Reports and deletes empty rows/columns

Description

Reports and deletes empty rows/columns.

Usage

moi_empty(
  set_d,
  setnoempty,
  nummtd,
  rw_col,
  multsheets,
  alllabels,
  molecular,
  molid,
  n
)

Arguments

set_d

data frame; imported dataset.

setnoempty

data frame; imported dataset.

nummtd

numeric; number of metadata columns plus 2.

rw_col

string vector; variable used to switch between row and column in case of transposed data. Namely, c("rows ", "row ", "column ", "columns ").

multsheets

logical; indicating whether data is contained in a single or multiple worksheets. The default value is multsheets = FALSE, corresponding to data contained in a single worksheet.

alllabels

all the marker labels.

molecular

molecular argument.

molid

identifier. It is greater than zero when molecular argument is just a single value.

Value

A list of 4 elements: 1) dataset without empty rows/columns; 2) dataset with empty rows/columns; 3) coorected labels; 4)corrected number of metadata columns.

Exports the dataset in standard format to a new excel file.

Description

This function exports the modified dataset in standard format to a new excel file.

Usage

moi_export(export, final)

Arguments

export

string; the path where the imported data is stored in standardized format.

final

data frame; modified dataset in standard format.

Value

An excel file which contains dataset in standard format.
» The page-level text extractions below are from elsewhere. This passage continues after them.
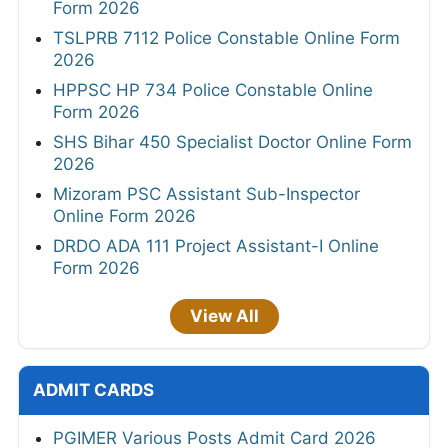
Form 2026
TSLPRB 7112 Police Constable Online Form
2026
HPPSC HP 734 Police Constable Online
Form 2026
SHS Bihar 450 Specialist Doctor Online Form
2026
Mizoram PSC Assistant Sub-Inspector
Online Form 2026
DRDO ADA 111 Project Assistant-I Online
Form 2026
View All
ADMIT CARDS
PGIMER Various Posts Admit Card 2026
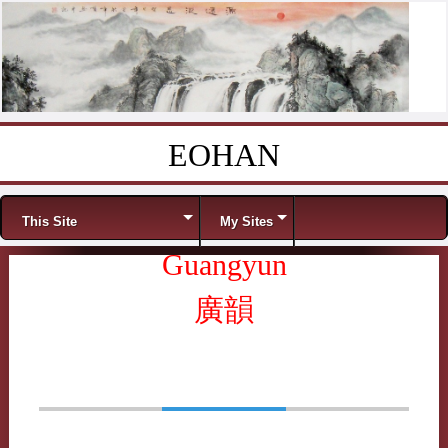
EOHAN
Skip to content
Menu
This Site
My Sites
Guangyun
廣韻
Finds sample IDs contained in a dataset

Description

Each dataset consists of several number of samples. Samples are specified by their sample ID which are placed in the first column of the excel worksheet. The function moi_labels, finds sample IDs and the row in which they start.

Usage

moi_labels(s_total)

Arguments

s_total

sample IDs.

Value

a list which the first element is a numeric vector specifying the number of rows in which a new sample starts. The second element is the name of sample IDs.

Extracts lineages of samples at a specific marker

Description

For a specific marker, the function goes from one sample to another and finds lineages with the help of the following functions: corrector_numeric along with decoder_str, corrector_string along with decoder_aminoacid and corrector_string along with decoder_snp. Each of these functions are suitable for a particular type of molecular data.

Usage

moi_marker(
  col_j,
  c_l,
  sam,
  samorder,
  conm,
  cons,
  molecular,
  coding,
  cha_num,
  cha_string,
  ambeguity_code,
  represented_bases,
  aa_1,
  aa_2,
  let_3,
  amino_acid,
  aa_symbol,
  compact,
  codon_s,
  rw_col,
  multsh
)

Arguments

col_j

vector; column vector of a specific marker.

c_l

string; marker label.

sam

numeric vector; vector which its elements specify where a new sample starts.

samorder

a vector which its elements specify where a new sample starts.

conm

numeric; the multiple column identifier. For the data of format multiple columns conm > 1.

cons

numeric; the multiple row identifier. For the data of format multiple rows conm > 1.

molecular

string; type of molecular data.

coding

string; coding class of the molecular marker.

cha_num

string vector; vector of symbols (used for microsatellite data).

cha_string

string vector; vector of symbols (used for snp and amino acid).

ambeguity_code

string vector; ambeguity codes for snp data.

represented_bases

string vector; represented bases for those ambeguity codes.

aa_1

string vector; vector of different amino acids.

aa_2

string vector; vector of different codons.

let_3

string vector; vector of amino acids in 3-letter designation.

amino_acid

string vector; vector of amino acids in full name.

aa_symbol

string vector; vector of amino acids in one letter designation.

compact

string vector; vector of different codons in compact form.

codon_s

string vector; vector of different codons.

rw_col

string vector; variable used to switch between row and column in case of transposed data. Namely, c("rows ", "row ", "column ", "columns ").

multsh

string; reports warnings for multiple worksheet datasets.

Value

a list with the following elements: 1) a list with elements containing lineages for a specific sample on a specific marker. The order in which samples are entered in dataset is preserved in the list. The lineages are free from typos and are transformed to pre-specified coding class, 2) an identifier whose value is 1 if a warning takes place.

Merges metadata

Description

Merges metadata

Usage

moi_mergemetadata(tempmtd, mtdall, samall, multsh)

Arguments

tempmtd

matrix; matrix of temporary metadata.

mtdall

string vector; vector of all metadata labels.

samall

string vector; vector of all sample IDs in the worksheet.

multsh

string; reports warnings for multiple worksheet datasets.

Value

list of following elements: 1) unique metadata labels, 2) unique metadata for different samples.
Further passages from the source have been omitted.